Project description:This study evaluated the response of the Na(+)/H(+) exchanger (NHE) to dopamine D(1)- and D(2)-like receptor stimulation in immortalized renal proximal tubular epithelial cells and freshly isolated renal proximal tubules from the spontaneously hypertensive rat (SHR) and their normotensive controls (Wistar Kyoto rats; WKY). Stimulation of D(1)-like receptors with SKF 38393 attenuated NHE activity in WKY cells (IC(50)=151 nM), but not in SHR cells. Stimulation of D(2)-like receptors with quinerolane (IC(50)=120 nM) attenuated NHE activity in SHR cells, but not in WKY cells. Forskolin was equipotent in SHR and WKY cells in inhibiting NHE activity.
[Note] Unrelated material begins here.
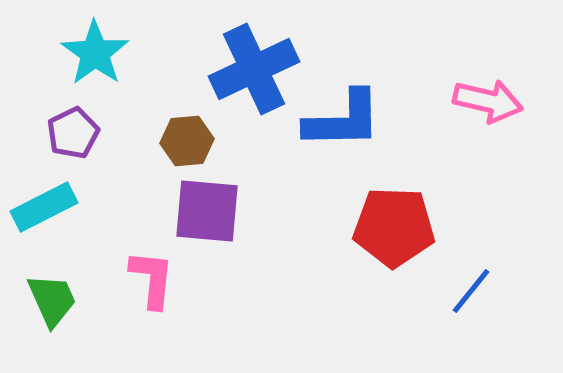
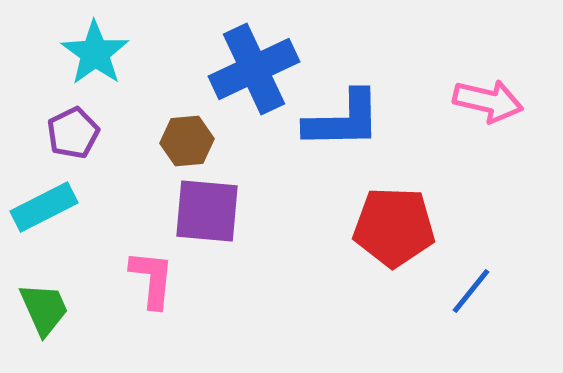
green trapezoid: moved 8 px left, 9 px down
The effect of SKF 38393 was abolished by overnight treatment of WKY cells with cholera toxin (CTX, 500 ng ml(-1)), but not with pertussis toxin (PTX, 100 ng ml(-1)). The effect of quinerolane (1 microm) was abolished by overnight treatment of SHR cells with PTX, but not with CTX. The D(3) receptor agonist 7-OH-DPAT (IC(50)=0.8 microM) attenuated NHE activity in SHR cells only. This effect was abolished by S-sulpiride and by overnight treatment with PTX. The D(4) receptor agonist RBI 257 did not affect NHE activity. The 7-OH-DPAT inhibited NHE activity in freshly isolated renal proximal tubules from 4- and 12-week-old SHR and 12-week-old WKY, but not in freshly isolated renal proximal tubules from 4-week-old WKY. It is concluded that D(3) receptors coupled to a G(i/o) protein play a role in the handling of tubular Na(+), namely through inhibition of the NHE activity, this being of particular relevance in the SHR, which fail to respond to D(1)-like dopamine receptor stimulation.